[PROVIDED DATA]

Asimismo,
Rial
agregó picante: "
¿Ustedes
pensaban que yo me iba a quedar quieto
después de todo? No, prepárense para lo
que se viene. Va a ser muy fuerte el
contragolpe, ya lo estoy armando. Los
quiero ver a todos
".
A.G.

[/PROVIDED DATA]
[PROVIDED DATA]

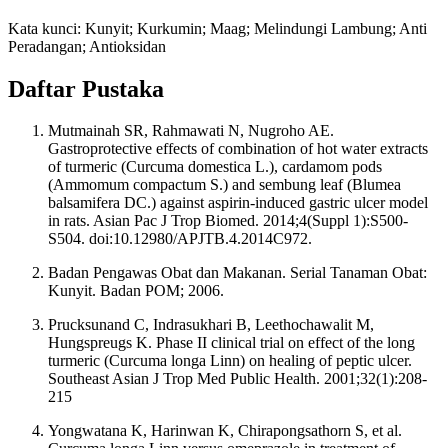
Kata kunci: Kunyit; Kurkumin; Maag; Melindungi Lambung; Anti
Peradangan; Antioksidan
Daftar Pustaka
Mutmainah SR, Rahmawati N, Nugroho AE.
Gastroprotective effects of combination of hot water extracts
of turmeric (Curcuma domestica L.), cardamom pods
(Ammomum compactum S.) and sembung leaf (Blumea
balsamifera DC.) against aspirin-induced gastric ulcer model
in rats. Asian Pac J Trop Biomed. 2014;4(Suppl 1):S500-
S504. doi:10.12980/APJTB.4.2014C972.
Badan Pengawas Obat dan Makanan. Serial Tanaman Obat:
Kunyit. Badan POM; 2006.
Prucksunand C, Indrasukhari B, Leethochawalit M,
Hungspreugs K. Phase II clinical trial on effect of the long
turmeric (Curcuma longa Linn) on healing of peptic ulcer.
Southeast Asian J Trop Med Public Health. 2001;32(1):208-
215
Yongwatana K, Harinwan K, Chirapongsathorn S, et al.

[/PROVIDED DATA]

* **YOUR GOAL**
Copy each line of the records above that carries the word "Asian".

* **EXERCISE OUTPUT**
in rats. Asian Pac J Trop Biomed. 2014;4(Suppl 1):S500-
Southeast Asian J Trop Med Public Health. 2001;32(1):208-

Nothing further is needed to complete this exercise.